Zihang Dai left last week. Guodong Zhang is expected to follow in coming days. They join Toby Pohlen, Jimmy Ba, Tony Wu, and Greg Yang on the list of departed co-founders, leaving only Manuel Kroiss and Ross Nordeen from the founding team. In a single week in February, at least nine engineers walked out the door.
Musk characterized the departures as "push, not pull" - he forced them out. On X, he posted: "xAI was not built right first time around, so is being rebuilt from the foundations up. Same thing happened with Tesla." He also publicly apologized for past hiring decisions, saying he and HR head Baris Akis are going through old interview records to reach out to previously rejected candidates.

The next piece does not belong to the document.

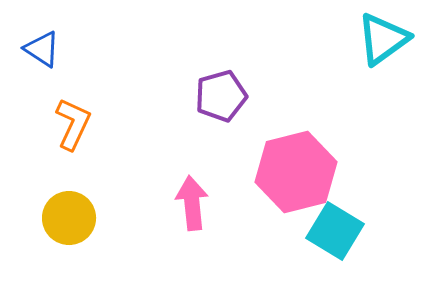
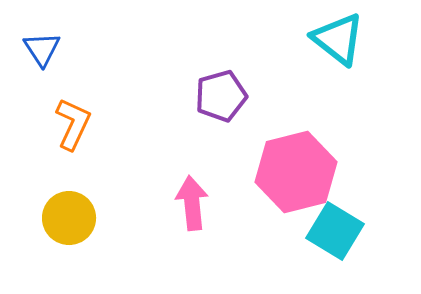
cyan triangle: moved 45 px left; rotated 46 degrees counterclockwise
blue triangle: rotated 24 degrees clockwise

The personnel losses have hit xAI's most ambitious project hardest. Macrohard, an effort to build an AI coding platform that would compete with Microsoft using screenshot-based training, has stalled. Staff departures, leadership changes, and what appears to be a hiring freeze have slowed progress. Some of Macrohard's computing resources are reportedly being redirected to Tesla's Autopilot team and a new project called Digital Optimus, an AI agent designed to handle computer-based tasks.
To backfill talent, xAI poached two senior product engineering leaders from Cursor: Andrew Milich and Jason Ginsberg, both reporting directly to Musk. Cursor is the AI coding startup that recently hit $2 billion in annualized revenue, so these are not cheap hires.
The timing is messy. SpaceX merged with xAI in February. Tesla invested $2 billion in xAI in January. There is a lot of money flowing between Musk's companies, but the people who actually built xAI's technology keep leaving. Rebuilding a research lab's culture and institutional knowledge is harder than writing a check, and Musk has now admitted as much.